How to compare two LTLs?

Question

How can I compare two LTLs to see if one can contradict each other? I ask this because I have a hierarchical state machine and LTLs describing the behavior in each state. I need

Answer 1

The following works for me. (Warning: I've not seen this in official documentation. This could mean that there are other, better ways to do this.

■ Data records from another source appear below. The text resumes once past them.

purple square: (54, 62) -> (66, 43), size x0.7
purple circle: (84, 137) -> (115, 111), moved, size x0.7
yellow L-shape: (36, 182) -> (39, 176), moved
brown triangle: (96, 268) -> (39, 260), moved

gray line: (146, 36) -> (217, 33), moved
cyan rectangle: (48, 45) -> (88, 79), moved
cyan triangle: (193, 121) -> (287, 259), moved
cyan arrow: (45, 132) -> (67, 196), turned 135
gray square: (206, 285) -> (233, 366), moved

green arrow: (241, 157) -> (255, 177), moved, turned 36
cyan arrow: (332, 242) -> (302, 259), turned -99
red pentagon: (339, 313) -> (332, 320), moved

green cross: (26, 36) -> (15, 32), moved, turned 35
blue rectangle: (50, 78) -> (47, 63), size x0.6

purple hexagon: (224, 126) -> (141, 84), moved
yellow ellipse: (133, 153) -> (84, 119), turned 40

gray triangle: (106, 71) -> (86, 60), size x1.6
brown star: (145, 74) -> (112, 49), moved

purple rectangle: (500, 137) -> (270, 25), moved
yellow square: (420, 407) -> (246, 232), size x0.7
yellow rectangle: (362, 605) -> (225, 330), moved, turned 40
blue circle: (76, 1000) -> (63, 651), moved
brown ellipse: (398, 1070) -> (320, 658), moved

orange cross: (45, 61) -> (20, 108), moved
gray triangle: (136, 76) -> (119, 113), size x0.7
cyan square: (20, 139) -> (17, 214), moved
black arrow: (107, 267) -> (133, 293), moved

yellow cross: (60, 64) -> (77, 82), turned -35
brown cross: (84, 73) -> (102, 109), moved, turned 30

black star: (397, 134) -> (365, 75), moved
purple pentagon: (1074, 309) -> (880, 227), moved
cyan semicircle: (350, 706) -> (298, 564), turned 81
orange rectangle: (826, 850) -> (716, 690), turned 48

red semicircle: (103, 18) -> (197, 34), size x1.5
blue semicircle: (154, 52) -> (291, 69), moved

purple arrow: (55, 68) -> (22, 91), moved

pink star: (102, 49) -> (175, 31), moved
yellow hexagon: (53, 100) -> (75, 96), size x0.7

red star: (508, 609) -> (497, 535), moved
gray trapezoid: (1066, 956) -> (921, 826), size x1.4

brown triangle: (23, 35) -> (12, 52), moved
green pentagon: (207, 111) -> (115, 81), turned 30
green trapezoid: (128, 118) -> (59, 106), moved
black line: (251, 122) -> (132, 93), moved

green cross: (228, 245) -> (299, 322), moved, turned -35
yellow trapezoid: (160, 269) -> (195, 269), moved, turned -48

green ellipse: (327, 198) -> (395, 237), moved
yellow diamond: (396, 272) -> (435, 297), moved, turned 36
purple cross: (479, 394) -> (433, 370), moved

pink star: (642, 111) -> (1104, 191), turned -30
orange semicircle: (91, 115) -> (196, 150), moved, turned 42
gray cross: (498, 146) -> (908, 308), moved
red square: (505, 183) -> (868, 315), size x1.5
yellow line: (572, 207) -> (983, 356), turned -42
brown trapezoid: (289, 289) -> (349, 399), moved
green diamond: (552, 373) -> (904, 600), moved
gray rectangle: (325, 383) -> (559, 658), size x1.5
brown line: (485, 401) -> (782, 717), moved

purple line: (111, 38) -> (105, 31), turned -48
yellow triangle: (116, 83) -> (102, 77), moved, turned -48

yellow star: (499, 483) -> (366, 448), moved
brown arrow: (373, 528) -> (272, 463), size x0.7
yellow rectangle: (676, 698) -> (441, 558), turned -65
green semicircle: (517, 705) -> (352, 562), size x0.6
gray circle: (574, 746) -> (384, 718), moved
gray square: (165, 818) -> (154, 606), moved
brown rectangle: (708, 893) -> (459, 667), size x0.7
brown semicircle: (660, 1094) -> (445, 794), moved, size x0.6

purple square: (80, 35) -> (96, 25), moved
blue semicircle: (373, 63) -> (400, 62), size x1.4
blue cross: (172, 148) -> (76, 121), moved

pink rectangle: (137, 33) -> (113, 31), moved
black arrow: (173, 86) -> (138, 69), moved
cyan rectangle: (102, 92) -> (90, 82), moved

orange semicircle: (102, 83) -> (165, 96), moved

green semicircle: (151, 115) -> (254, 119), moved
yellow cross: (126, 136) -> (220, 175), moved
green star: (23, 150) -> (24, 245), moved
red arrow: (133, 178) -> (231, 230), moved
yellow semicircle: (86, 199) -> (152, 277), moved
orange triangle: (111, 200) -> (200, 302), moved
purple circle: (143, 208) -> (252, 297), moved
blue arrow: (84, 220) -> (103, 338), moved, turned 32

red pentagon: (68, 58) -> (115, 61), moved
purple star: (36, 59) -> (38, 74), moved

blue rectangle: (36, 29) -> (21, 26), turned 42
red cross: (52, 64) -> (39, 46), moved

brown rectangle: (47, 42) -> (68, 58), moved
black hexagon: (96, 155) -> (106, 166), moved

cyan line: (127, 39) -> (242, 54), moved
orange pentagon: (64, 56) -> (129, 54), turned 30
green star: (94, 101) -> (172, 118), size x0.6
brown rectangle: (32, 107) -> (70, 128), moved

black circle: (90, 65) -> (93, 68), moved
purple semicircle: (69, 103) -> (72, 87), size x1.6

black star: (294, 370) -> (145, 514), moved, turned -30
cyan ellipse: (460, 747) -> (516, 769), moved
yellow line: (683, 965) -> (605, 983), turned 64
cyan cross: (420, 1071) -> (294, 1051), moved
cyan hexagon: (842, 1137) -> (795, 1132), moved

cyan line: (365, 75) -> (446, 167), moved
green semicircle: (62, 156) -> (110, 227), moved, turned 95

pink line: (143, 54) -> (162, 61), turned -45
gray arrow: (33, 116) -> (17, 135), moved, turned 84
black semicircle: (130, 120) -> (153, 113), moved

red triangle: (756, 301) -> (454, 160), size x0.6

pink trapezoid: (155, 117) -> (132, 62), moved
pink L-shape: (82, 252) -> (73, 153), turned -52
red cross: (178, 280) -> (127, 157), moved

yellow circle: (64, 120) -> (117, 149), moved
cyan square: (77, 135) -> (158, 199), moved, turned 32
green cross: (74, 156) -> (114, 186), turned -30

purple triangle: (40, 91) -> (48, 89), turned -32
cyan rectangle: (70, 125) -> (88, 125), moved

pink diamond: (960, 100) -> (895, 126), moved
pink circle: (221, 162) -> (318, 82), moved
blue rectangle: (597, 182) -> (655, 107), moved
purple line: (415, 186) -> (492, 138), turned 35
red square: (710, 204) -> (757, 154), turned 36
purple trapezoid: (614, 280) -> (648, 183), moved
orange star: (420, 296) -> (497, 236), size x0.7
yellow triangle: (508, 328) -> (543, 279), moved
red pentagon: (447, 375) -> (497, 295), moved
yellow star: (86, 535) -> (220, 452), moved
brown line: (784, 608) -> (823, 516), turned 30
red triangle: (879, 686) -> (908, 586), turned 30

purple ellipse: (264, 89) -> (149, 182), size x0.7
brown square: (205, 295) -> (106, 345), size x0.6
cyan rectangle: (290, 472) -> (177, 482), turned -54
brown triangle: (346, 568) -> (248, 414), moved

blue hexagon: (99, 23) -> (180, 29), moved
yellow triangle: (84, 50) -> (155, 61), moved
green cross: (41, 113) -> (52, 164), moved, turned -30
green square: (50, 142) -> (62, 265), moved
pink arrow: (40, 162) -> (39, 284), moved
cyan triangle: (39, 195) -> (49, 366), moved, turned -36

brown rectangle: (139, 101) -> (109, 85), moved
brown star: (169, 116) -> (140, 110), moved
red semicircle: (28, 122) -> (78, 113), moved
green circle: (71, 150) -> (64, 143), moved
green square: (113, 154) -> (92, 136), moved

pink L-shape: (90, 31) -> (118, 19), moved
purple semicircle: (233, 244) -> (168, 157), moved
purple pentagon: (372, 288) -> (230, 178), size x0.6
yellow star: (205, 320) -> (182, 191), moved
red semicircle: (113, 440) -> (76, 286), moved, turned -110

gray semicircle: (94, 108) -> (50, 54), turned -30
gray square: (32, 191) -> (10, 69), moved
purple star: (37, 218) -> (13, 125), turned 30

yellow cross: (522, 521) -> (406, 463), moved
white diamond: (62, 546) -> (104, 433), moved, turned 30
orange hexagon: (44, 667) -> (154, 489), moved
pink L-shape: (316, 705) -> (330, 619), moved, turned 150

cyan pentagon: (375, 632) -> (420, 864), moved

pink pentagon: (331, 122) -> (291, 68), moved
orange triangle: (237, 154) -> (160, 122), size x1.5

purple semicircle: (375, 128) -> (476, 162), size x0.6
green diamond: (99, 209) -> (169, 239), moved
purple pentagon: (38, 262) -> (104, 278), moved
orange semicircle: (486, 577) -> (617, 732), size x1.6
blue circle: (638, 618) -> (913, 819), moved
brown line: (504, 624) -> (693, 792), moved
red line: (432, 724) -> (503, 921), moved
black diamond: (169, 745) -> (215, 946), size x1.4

Or that I didn't look hard enough.)

We want to check whether [] <> p && [] <> q implies <> (p && q). (It does not.)

Write a trivial process P that can do all transitions, and write the claim as an LTL property A.

bool p; bool q;

active proctype P () {
  do :: d_step { p = false; q = false } 
     :: d_step { p = false; q = true }  
     :: d_step { p = true; q = false } 
     :: d_step { p = true; q = true }  
  od
}

ltl A { (([] <> p) && ([] <> q)) -> <> (p && q) }

(EDIT 1-Nov-2016: this may be incorrect because we might be missing some transitions because of a hidden initial state, see how to make a non-initialised variable in Spin? )

Then put this in a file check.pml, and

spin -a check.pml
cc     pan.c   -o pan
./pan -a -n
./pan -r check.pml.trail -v

shows a model of the negation of the claim (an ultimately periodic trail where p and q are true infinitely often, but p && q is never).

Double-check: change the conclusion in the claim to <> (p || q), then there is no counter-examle, proving that the implication is valid.

In your case, the claim is ! (f && g) (they should never be true at the same time).

There probably is some clever way to make the code for the trivial process smaller.

Also, the third command is actually ./pan -a -i -n (the -i to find a shortest example) but it gives a warning. And it does find a shorter cycle.